[Page-level text extractions]

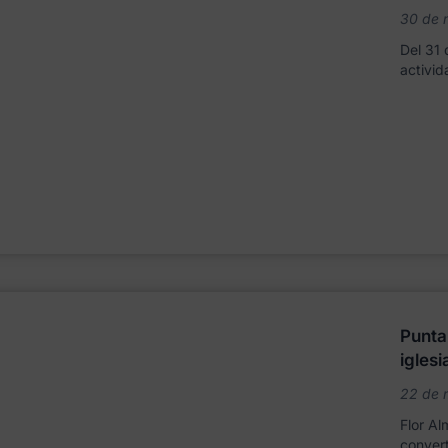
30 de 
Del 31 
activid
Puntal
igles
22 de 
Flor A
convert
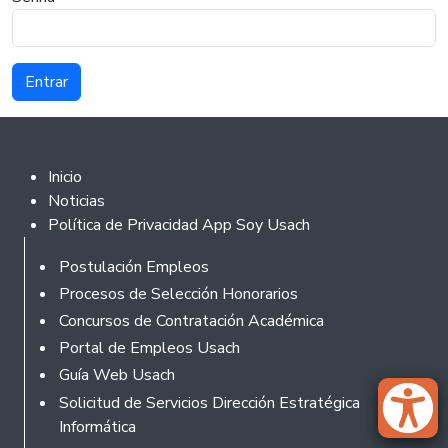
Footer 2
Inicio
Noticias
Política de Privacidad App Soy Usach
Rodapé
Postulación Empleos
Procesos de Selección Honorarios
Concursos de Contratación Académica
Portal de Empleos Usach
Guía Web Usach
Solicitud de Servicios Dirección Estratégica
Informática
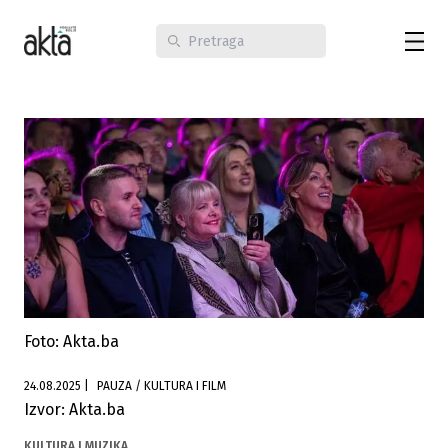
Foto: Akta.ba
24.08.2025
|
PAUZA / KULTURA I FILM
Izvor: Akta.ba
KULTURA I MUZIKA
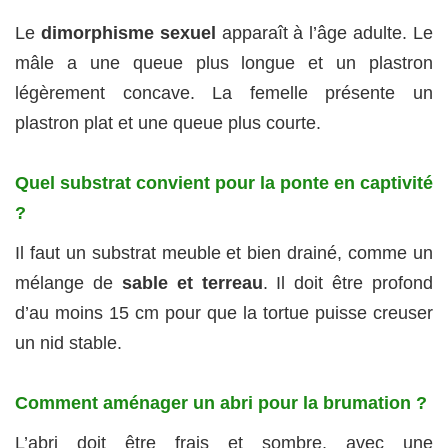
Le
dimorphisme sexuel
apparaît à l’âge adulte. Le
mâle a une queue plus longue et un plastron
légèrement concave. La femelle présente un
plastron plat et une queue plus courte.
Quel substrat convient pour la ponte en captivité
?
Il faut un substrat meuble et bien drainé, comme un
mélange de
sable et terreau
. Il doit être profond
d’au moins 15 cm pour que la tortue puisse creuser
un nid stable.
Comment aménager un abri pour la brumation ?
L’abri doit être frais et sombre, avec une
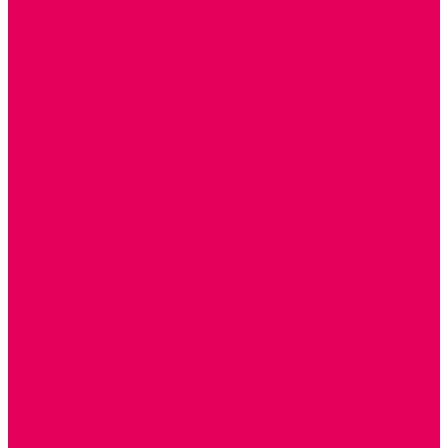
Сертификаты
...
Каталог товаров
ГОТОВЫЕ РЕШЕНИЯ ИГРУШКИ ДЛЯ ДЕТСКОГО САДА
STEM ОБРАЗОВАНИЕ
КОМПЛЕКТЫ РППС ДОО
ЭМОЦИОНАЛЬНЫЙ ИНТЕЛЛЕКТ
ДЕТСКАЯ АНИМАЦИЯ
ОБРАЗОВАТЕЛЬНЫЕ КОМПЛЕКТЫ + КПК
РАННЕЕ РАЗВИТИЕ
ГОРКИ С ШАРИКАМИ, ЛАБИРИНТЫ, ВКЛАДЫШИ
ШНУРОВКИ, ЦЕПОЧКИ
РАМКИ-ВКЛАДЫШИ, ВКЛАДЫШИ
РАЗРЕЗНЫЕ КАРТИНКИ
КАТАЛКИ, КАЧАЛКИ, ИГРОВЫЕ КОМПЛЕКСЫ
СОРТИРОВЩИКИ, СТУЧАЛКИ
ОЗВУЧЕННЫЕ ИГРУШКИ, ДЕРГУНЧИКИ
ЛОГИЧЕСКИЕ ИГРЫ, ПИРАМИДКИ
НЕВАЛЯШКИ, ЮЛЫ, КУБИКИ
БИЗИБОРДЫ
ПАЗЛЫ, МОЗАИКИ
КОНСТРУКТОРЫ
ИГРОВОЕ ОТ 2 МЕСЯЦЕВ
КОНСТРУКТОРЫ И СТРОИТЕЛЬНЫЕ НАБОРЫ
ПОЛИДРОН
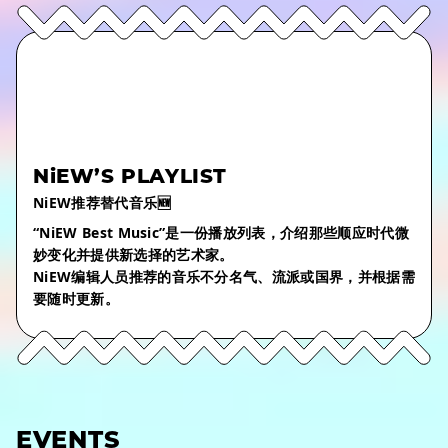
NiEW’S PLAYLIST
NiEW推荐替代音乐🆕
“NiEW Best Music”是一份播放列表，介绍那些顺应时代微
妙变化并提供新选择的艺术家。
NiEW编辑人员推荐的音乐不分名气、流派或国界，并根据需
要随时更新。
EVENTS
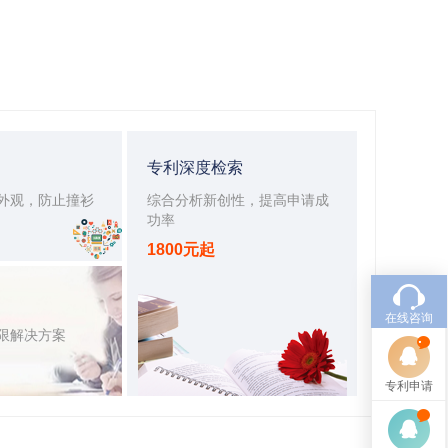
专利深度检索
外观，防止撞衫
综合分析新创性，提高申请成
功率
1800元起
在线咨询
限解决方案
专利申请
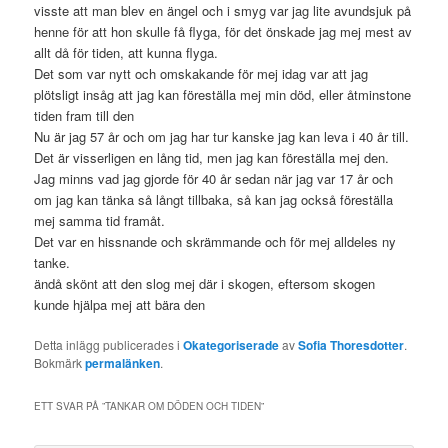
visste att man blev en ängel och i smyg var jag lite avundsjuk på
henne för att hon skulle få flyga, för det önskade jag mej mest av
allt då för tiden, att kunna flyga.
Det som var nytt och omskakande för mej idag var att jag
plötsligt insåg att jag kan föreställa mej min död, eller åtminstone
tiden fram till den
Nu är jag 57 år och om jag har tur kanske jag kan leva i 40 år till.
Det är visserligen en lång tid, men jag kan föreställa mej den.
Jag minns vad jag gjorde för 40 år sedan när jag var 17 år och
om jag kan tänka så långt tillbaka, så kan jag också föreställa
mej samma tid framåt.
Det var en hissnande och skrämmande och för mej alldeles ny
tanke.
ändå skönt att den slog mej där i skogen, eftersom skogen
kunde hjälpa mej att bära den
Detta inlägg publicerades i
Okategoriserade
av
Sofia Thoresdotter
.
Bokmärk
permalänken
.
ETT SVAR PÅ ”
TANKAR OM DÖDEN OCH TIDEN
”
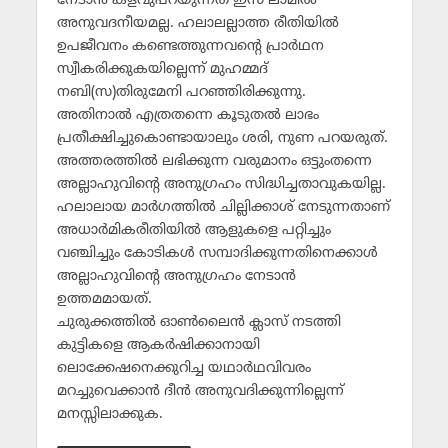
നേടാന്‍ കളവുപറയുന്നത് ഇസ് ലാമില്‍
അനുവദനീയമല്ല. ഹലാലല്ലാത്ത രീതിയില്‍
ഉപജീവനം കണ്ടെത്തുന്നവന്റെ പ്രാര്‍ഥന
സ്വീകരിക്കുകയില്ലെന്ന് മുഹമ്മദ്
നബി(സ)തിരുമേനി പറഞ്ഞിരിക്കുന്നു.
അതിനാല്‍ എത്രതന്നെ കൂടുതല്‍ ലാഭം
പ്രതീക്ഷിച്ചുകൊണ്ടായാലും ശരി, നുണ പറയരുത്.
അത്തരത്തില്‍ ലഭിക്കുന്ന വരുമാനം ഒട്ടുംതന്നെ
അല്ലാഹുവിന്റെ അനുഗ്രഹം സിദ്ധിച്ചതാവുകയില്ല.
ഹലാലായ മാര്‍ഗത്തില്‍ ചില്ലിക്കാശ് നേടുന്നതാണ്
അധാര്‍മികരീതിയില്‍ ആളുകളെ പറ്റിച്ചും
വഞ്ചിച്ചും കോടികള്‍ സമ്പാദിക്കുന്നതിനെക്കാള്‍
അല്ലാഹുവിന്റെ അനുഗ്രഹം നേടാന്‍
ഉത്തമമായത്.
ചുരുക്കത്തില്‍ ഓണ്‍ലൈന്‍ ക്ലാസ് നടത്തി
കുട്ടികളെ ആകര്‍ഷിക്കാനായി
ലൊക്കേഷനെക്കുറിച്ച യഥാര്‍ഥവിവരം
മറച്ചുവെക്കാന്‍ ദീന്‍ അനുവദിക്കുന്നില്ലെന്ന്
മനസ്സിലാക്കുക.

- _DIRECTIONS FOR THIS TASK_: Since the pictures are not wanted, set down only the rest of each record, exactly as above.

- _RESPONSE BOX_:
30 de 
Del 31 
activid
Puntal
igles
22 de 
Flor A
convert
Footer 2
Inicio
Noticias
Política de Privacidad App Soy Usach
Rodapé
Postulación Empleos
Procesos de Selección Honorarios
Concursos de Contratación Académica
Portal de Empleos Usach
Guía Web Usach
Solicitud de Servicios Dirección Estratégica
Informática
Foto: Akta.ba
24.08.2025
|
PAUZA / KULTURA I FILM
Izvor: Akta.ba
KULTURA I MUZIKA
Le
dimorphisme sexuel
apparaît à l’âge adulte. Le
mâle a une queue plus longue et un plastron
légèrement concave. La femelle présente un
plastron plat et une queue plus courte.
Quel substrat convient pour la ponte en captivité
?
Il faut un substrat meuble et bien drainé, comme un
mélange de
sable et terreau
. Il doit être profond
d’au moins 15 cm pour que la tortue puisse creuser
un nid stable.
Comment aménager un abri pour la brumation ?
L’abri doit être frais et sombre, avec une
Сертификаты
...
Каталог товаров
ГОТОВЫЕ РЕШЕНИЯ ИГРУШКИ ДЛЯ ДЕТСКОГО САДА
STEM ОБРАЗОВАНИЕ
КОМПЛЕКТЫ РППС ДОО
ЭМОЦИОНАЛЬНЫЙ ИНТЕЛЛЕКТ
ДЕТСКАЯ АНИМАЦИЯ
ОБРАЗОВАТЕЛЬНЫЕ КОМПЛЕКТЫ + КПК
РАННЕЕ РАЗВИТИЕ
ГОРКИ С ШАРИКАМИ, ЛАБИРИНТЫ, ВКЛАДЫШИ
ШНУРОВКИ, ЦЕПОЧКИ
РАМКИ-ВКЛАДЫШИ, ВКЛАДЫШИ
РАЗРЕЗНЫЕ КАРТИНКИ
КАТАЛКИ, КАЧАЛКИ, ИГРОВЫЕ КОМПЛЕКСЫ
СОРТИРОВЩИКИ, СТУЧАЛКИ
ОЗВУЧЕННЫЕ ИГРУШКИ, ДЕРГУНЧИКИ
ЛОГИЧЕСКИЕ ИГРЫ, ПИРАМИДКИ
НЕВАЛЯШКИ, ЮЛЫ, КУБИКИ
БИЗИБОРДЫ
ПАЗЛЫ, МОЗАИКИ
КОНСТРУКТОРЫ
ИГРОВОЕ ОТ 2 МЕСЯЦЕВ
КОНСТРУКТОРЫ И СТРОИТЕЛЬНЫЕ НАБОРЫ
ПОЛИДРОН
NiEW’S PLAYLIST
NiEW推荐替代音乐🆕
“NiEW Best Music”是一份播放列表，介绍那些顺应时代微
妙变化并提供新选择的艺术家。
NiEW编辑人员推荐的音乐不分名气、流派或国界，并根据需
要随时更新。
EVENTS
专利深度检索
外观，防止撞衫
综合分析新创性，提高申请成
功率
1800元起
在线咨询
限解决方案
专利申请
visste att man blev en ängel och i smyg var jag lite avundsjuk på
henne för att hon skulle få flyga, för det önskade jag mej mest av
allt då för tiden, att kunna flyga.
Det som var nytt och omskakande för mej idag var att jag
plötsligt insåg att jag kan föreställa mej min död, eller åtminstone
tiden fram till den
Nu är jag 57 år och om jag har tur kanske jag kan leva i 40 år till.
Det är visserligen en lång tid, men jag kan föreställa mej den.
Jag minns vad jag gjorde för 40 år sedan när jag var 17 år och
om jag kan tänka så långt tillbaka, så kan jag också föreställa
mej samma tid framåt.
Det var en hissnande och skrämmande och för mej alldeles ny
tanke.
ändå skönt att den slog mej där i skogen, eftersom skogen
kunde hjälpa mej att bära den
Detta inlägg publicerades i
Okategoriserade
av
Sofia Thoresdotter
.
Bokmärk
permalänken
.
ETT SVAR PÅ ”
TANKAR OM DÖDEN OCH TIDEN
”
നേടാന്‍ കളവുപറയുന്നത് ഇസ് ലാമില്‍
അനുവദനീയമല്ല. ഹലാലല്ലാത്ത രീതിയില്‍
ഉപജീവനം കണ്ടെത്തുന്നവന്റെ പ്രാര്‍ഥന
സ്വീകരിക്കുകയില്ലെന്ന് മുഹമ്മദ്
നബി(സ)തിരുമേനി പറഞ്ഞിരിക്കുന്നു.
അതിനാല്‍ എത്രതന്നെ കൂടുതല്‍ ലാഭം
പ്രതീക്ഷിച്ചുകൊണ്ടായാലും ശരി, നുണ പറയരുത്.
അത്തരത്തില്‍ ലഭിക്കുന്ന വരുമാനം ഒട്ടുംതന്നെ
അല്ലാഹുവിന്റെ അനുഗ്രഹം സിദ്ധിച്ചതാവുകയില്ല.
ഹലാലായ മാര്‍ഗത്തില്‍ ചില്ലിക്കാശ് നേടുന്നതാണ്
അധാര്‍മികരീതിയില്‍ ആളുകളെ പറ്റിച്ചും
വഞ്ചിച്ചും കോടികള്‍ സമ്പാദിക്കുന്നതിനെക്കാള്‍
അല്ലാഹുവിന്റെ അനുഗ്രഹം നേടാന്‍
ഉത്തമമായത്.
ചുരുക്കത്തില്‍ ഓണ്‍ലൈന്‍ ക്ലാസ് നടത്തി
കുട്ടികളെ ആകര്‍ഷിക്കാനായി
ലൊക്കേഷനെക്കുറിച്ച യഥാര്‍ഥവിവരം
മറച്ചുവെക്കാന്‍ ദീന്‍ അനുവദിക്കുന്നില്ലെന്ന്
മനസ്സിലാക്കുക.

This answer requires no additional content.